Holder, speaking at a National Press Club luncheon this afternoon, said federal prosecutors have not only prosecuted fewer nonviolent drug trafficking cases overall, they’ve pursued mandatory minimum sentences at a dramatically lower rate than the year prior, according to prepared remarks.
Between 2013 and 2014, the number of defendants charged with drug trafficking offenses declined by nearly 1,400 individuals — a reduction of more than 6 percent, he said.
Notably, he said, federal prosecutors last year pursued mandatory minimums about half of the time they could be applied under the law. In previous years, prosecutors sought the tougher sentences in roughly two-thirds of the cases. Holder has led a push toward more treatment and diversion programs — and less time behind bars — for many nonviolent drug offenders.

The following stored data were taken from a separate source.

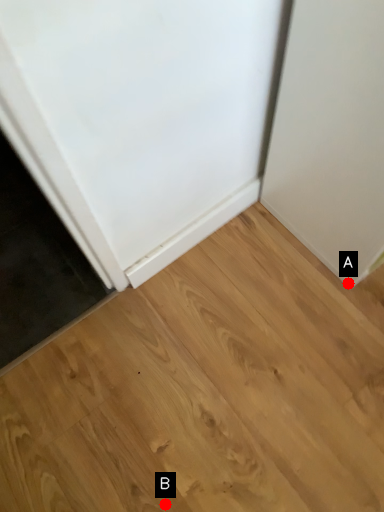 Question: Two points are circled on the image, labeled by A and B beside each circle. Which point is farther from the camera taking this photo?

Choices:
 (A) A is further
 (B) B is further

Answer: (A) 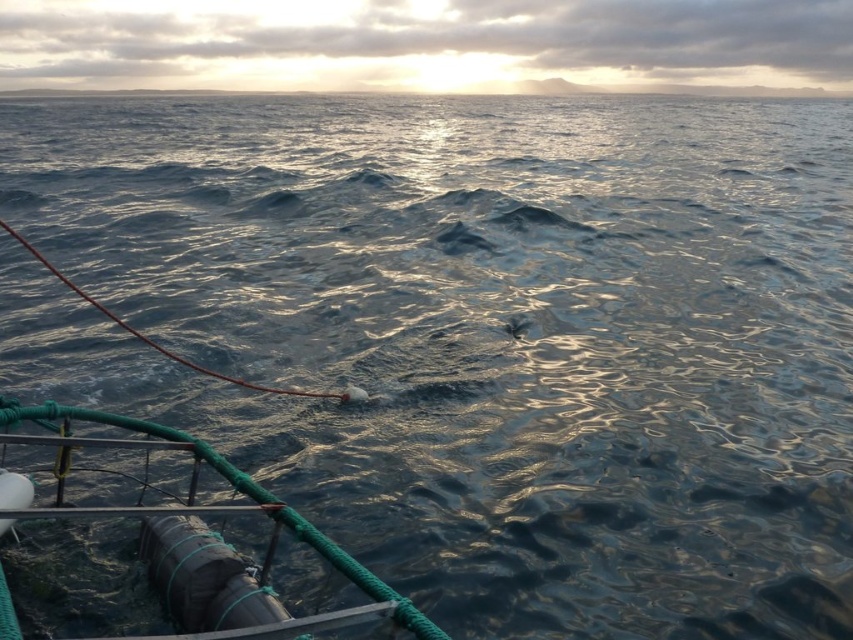 Question: Is rubberized black cylinder at lower left to the right of smooth sky at upper center from the viewer's perspective?

Choices:
 (A) no
 (B) yes

Answer: (A)

Question: Is rubberized black cylinder at lower left below smooth sky at upper center?

Choices:
 (A) no
 (B) yes

Answer: (B)

Question: Which point is farther to the camera?

Choices:
 (A) smooth sky at upper center
 (B) rubberized black cylinder at lower left

Answer: (A)

Question: Does rubberized black cylinder at lower left appear on the right side of smooth sky at upper center?

Choices:
 (A) yes
 (B) no

Answer: (B) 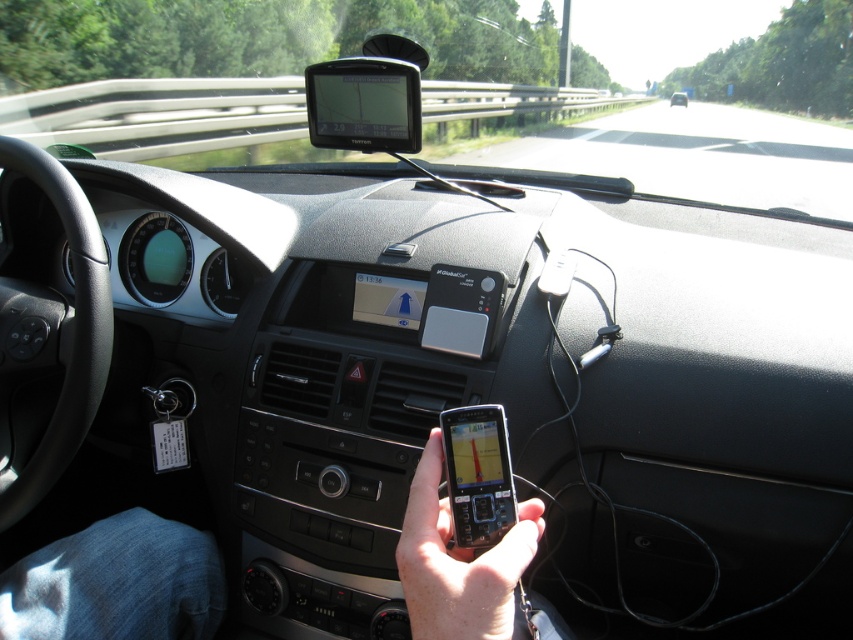 Does black plastic phone at center have a lesser height compared to matte black phone at center?

Yes, black plastic phone at center is shorter than matte black phone at center.

Does point (409, 531) come in front of point (675, 93)?

Yes, it is in front of point (675, 93).

Locate an element on the screen. The width and height of the screenshot is (853, 640). black plastic phone at center is located at coordinates (457, 561).

Who is more forward, (204, 576) or (521, 504)?

Point (521, 504) is more forward.

This screenshot has width=853, height=640. What are the coordinates of `smooth black phone at center` in the screenshot? It's located at (115, 582).

Find the location of a particular element. This screenshot has width=853, height=640. smooth black phone at center is located at coordinates (115, 582).

Is black plastic phone at center positioned before black plastic smartphone at center?

Yes, it is in front of black plastic smartphone at center.

Who is higher up, black plastic phone at center or black plastic smartphone at center?

black plastic smartphone at center

Which is in front, point (450, 592) or point (483, 545)?

Point (450, 592) is more forward.

Locate an element on the screen. The width and height of the screenshot is (853, 640). black plastic phone at center is located at coordinates (457, 561). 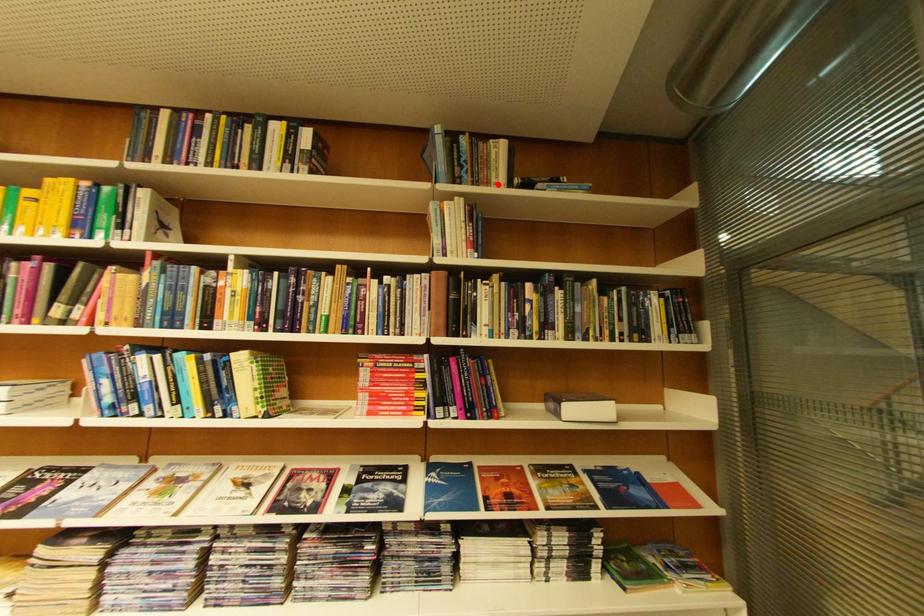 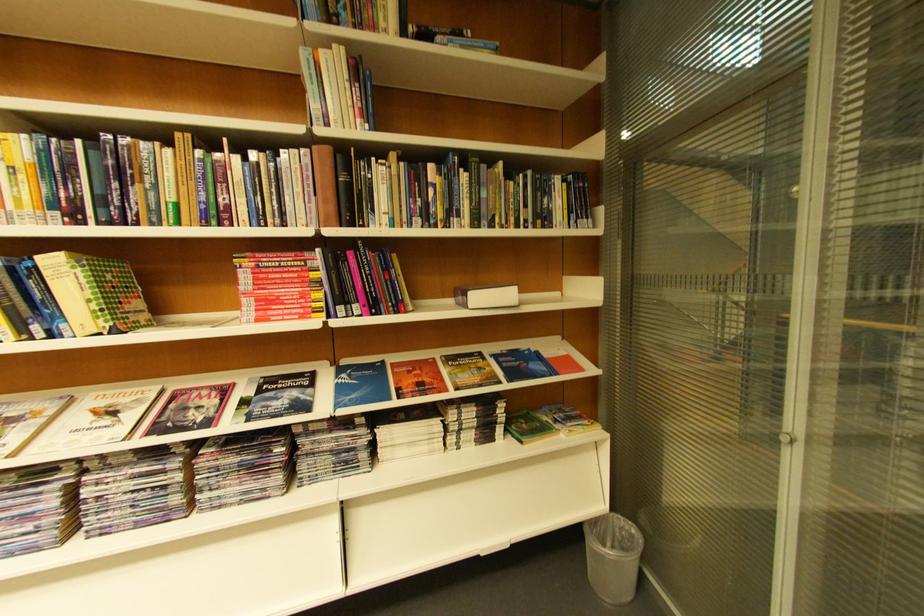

“While the U.S. population has increased by about a third since 1980, the federal prison population has grown by almost 800 percent over the same period,” he said in prepared remarks. “And on the day I took office, as a result of well-intentioned policies designated to be “tough” on drugs, nearly half of all federal inmates were serving time for drug-related offenses.”
The country’s first black attorney general and longest member of President Obama’s cabinet announced his resignation in September but said he would stay in office until his successor is named.
President Obama has nominated federal prosecutor Loretta Lynch to succeed Holder, though Republican objections have caused her confirmation vote to be pushed back by two weeks. GOP lawmakers have expressed concerns about Lynch’s stance on immigration, among other issues.
Holder resisted calls for his resignation during a rocky tenure marked by controversies, including the agency’s botched “Fast and Furious” arms trafficking initiative, in which the administration lost track of hundreds of guns, some of which ended up in the hands of Mexican drug cartels.